Saturday, June 5, 2010

A Trek Into The Past Part Two: Those Primary Schooldays

Second Installment

Here is the second installment of Part Two of A Trek Into the Past.



                   Hantam Bola, Marbles and Table Tennis

                   by

                   Yakkity Yak







Talking about mass-games, besides the usual marbles, we had “hantam bola”, which is, I am reliably told, mysteriously banned from schools today. It was played with a water-soaked tennis ball and hurled with great might at whoever was within firing-range. Not surprisingly, often times our white shirt or pants would bear the mud-stained stamp of the bola. We, however, played this game with greater relish when we were in secondary 1, with a football. We progressed from the rudimentary and somewhat primitive ‘aim and hurl’ routine to ‘aim and shoot’ sequence. This is definitely a more adult-game. We have raised the already quite macho-game to the equivalent of the present day extreme-sport, at least comparatively if not absolutely. But what made the game more appealing then, was that our opponents were a class of ‘matured’ students, assembled from various Chinese schools to form a special School Certificate Class or the present day O-level. They wore long pants and so presented us a larger surface-area for us to stamp them with the much dreaded soccer-size ball-print.


I often silently deride those who make such a boast about their ability to keep their white school attire spotless and without any ball stains after a hectic bout of bola hatam. Little did they realize that their much vaunted reference to their pristine-white uniform betrayed the fact that they were never in the game at all. Just in case they still do not know after all these dreadful years, let me remind them that it is a trite and stale fact (as stale as last night’s nasi goreng) that to be in the game you must make a real scramble for the loose ball. Since only one man can win in this mad melee, you will inescapably be within striking distance of the person who eventually won the ball at the break-down. According to the yet to be written playing-manual, the technical phrase for this is: “To be able to hantam, you must risk being hantamed.” This is the first canon of the game of bola hantam. Come on, accept it! This is that sacred, immutable law of the game!

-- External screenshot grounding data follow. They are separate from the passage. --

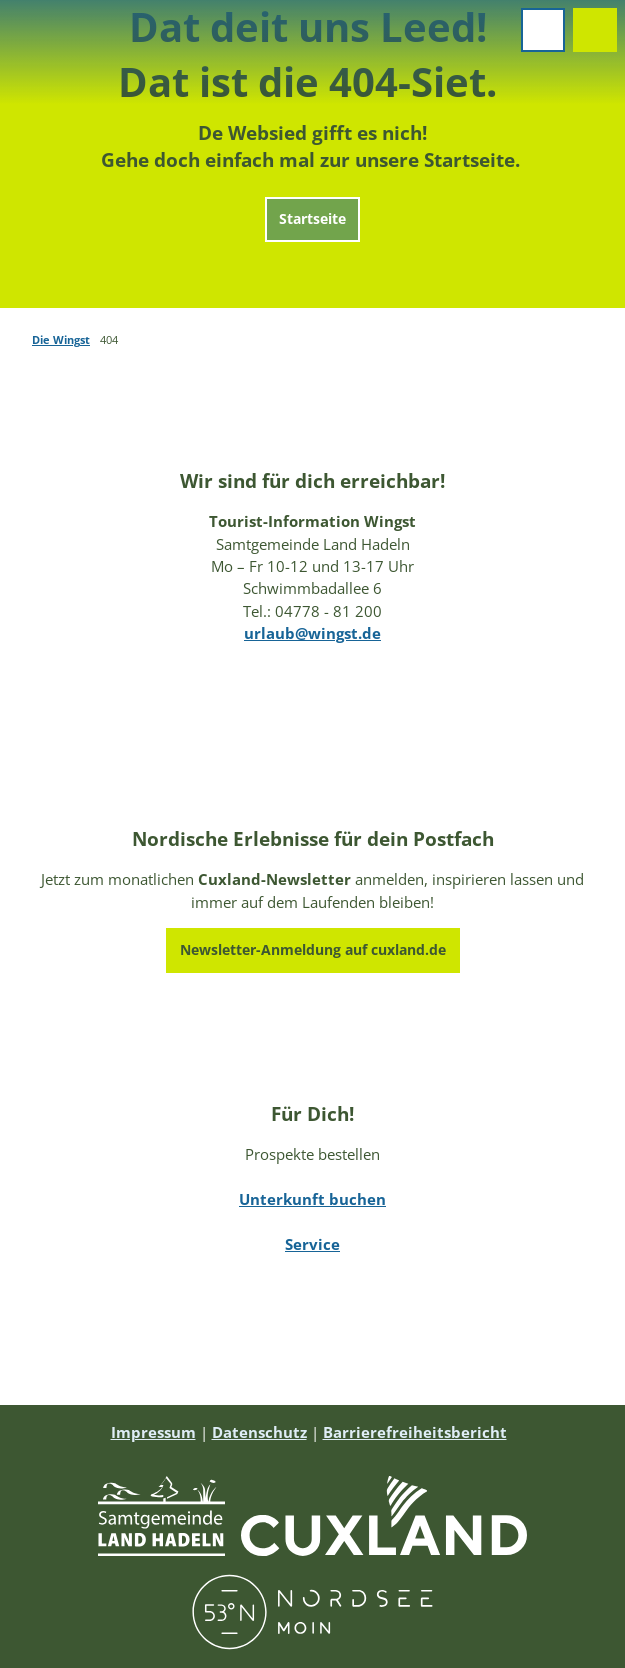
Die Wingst (61, 339)
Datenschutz (259, 1432)
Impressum (153, 1432)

As for marbles, (also known as “Go-li”) there were the game of glass marbles and the regular stone marbles. A ‘goondu’ glass marble is much sought after and held a premium over the lesser others. Stone marbles were played in two ways. The first is “benda” (or something that sounded like that) in which those who ‘pasang’ would have their marbles placed within a rectangular shaped box drawn on the dirt-filled playground while the ‘Chyak Bak’ (literally the ‘eat flesh’) group will shoot these marbles from a line drawn some distance away from the rectangular box. The second version of the game is “lobang” or “hole”. This is quite a complicated process, and I cannot remember all the details.




I stand corrected but I think at the start of the game everyone had to twirl the marble towards the hole. The one nearest the hole earned the right to start the game. The starter’s objective is to strike all the other players’ marbles in succession. If he can, he wins. He stopped at the point when he failed to strike another player’s marble. The opportunity then goes to the player whose marble is second nearest the hole, during the start-up of the game. It then goes on in this fashion.

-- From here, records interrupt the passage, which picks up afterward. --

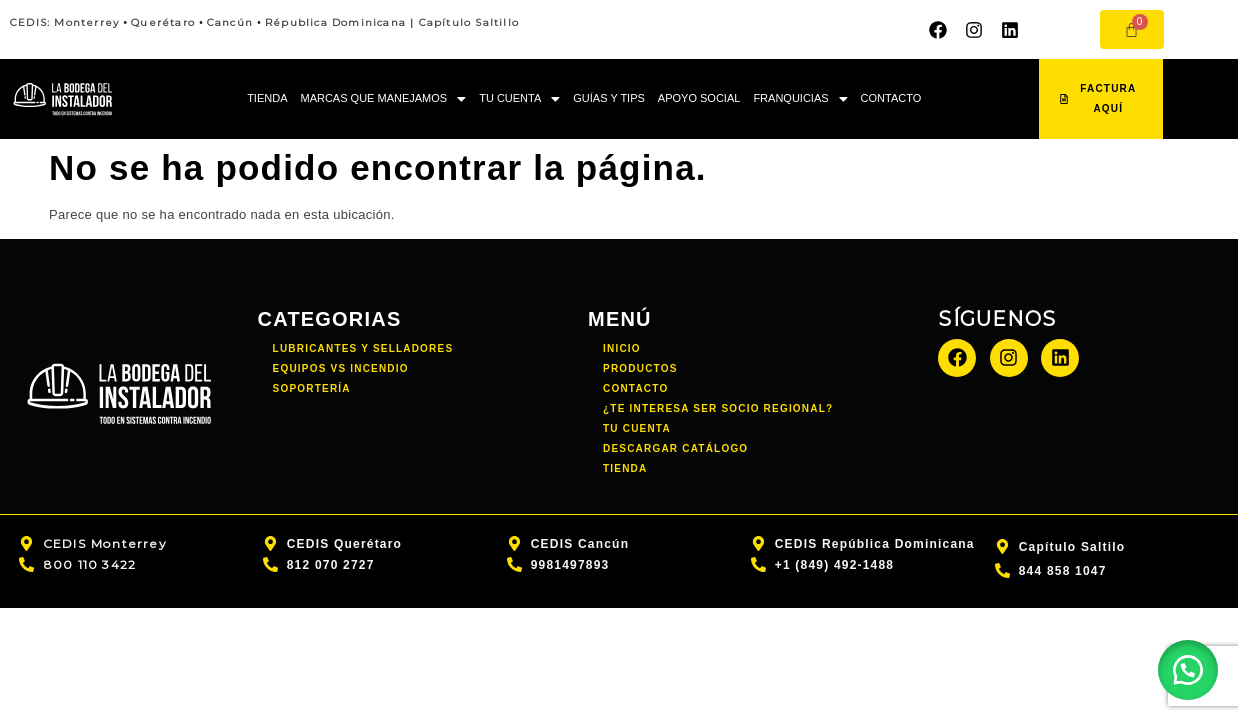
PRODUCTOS (640, 368)
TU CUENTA (519, 99)
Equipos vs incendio (341, 368)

Marbles were a hazardous game when I was in Primary Six because there was a certain player we all feared. He had such a tempestuous streak in him that he would not hesitate to hurl the stone marble at any one who displeased him during the game. He was distinctly the prototype of the present day school bully. He carried this peculiar streak with him into secondary school where he became a top rugby wing-three and a champion school sprinter. He was variously known as “Ruffian” and “Mongolian” as he has thick angular bushy eye brows, to boot. He was the infamous Attila, the Hun as well. We aptly gave him these monikers.






For some reasons, table tennis was another game we liked in those primary school days. There was however, only one table tennis table in the entire school. We had to come early to ‘chorp’ or stake our claim to the table. I think I contributed immensely to this task of staking claims on the table. I went to school exceptionally early, literally before day break, when most would still be sound asleep. I was so early that my exasperated mother, once, asked me in all seriousness, whether it was also my sacred duty to open the school-gates. Coming back to the more serious business of staking claims, I must say that instead of planting a flag to stake our claims, we did so by placing the thickest book we had, on the table. Invariably, the thickest book in our school bag, then, was the legendary bluish ‘General Mathematics For Malayan Schools Vol. I’, by C.V. Durrell. We needed a few of these books to form the net at the centre of the table, probably around six. These books were laid spine-up in the middle of the table. Whoever is early enough to contribute a book, earned the right to play. If six books only were needed, the 7th person automatically forfeited his change of playing. We adopted the elimination-system which we called “King”. The winner stayed on to become the king and the others tried to knock him out. The one who succeeded will be crowned the new king. If you are a competent player, you invariably stayed on as king for a considerably longer period before anyone knocked you out. If you survived the first serve delivered to you by the reigning king, you would earn the right to compete with him in a game of 3 points. We have to keep the games short so that many could play. If you win this 3-point game, you would have dethroned him! If you cannot even survive the first serve, you get floored straight away, and in the process forfeited the opportunity to play this 3-pointer!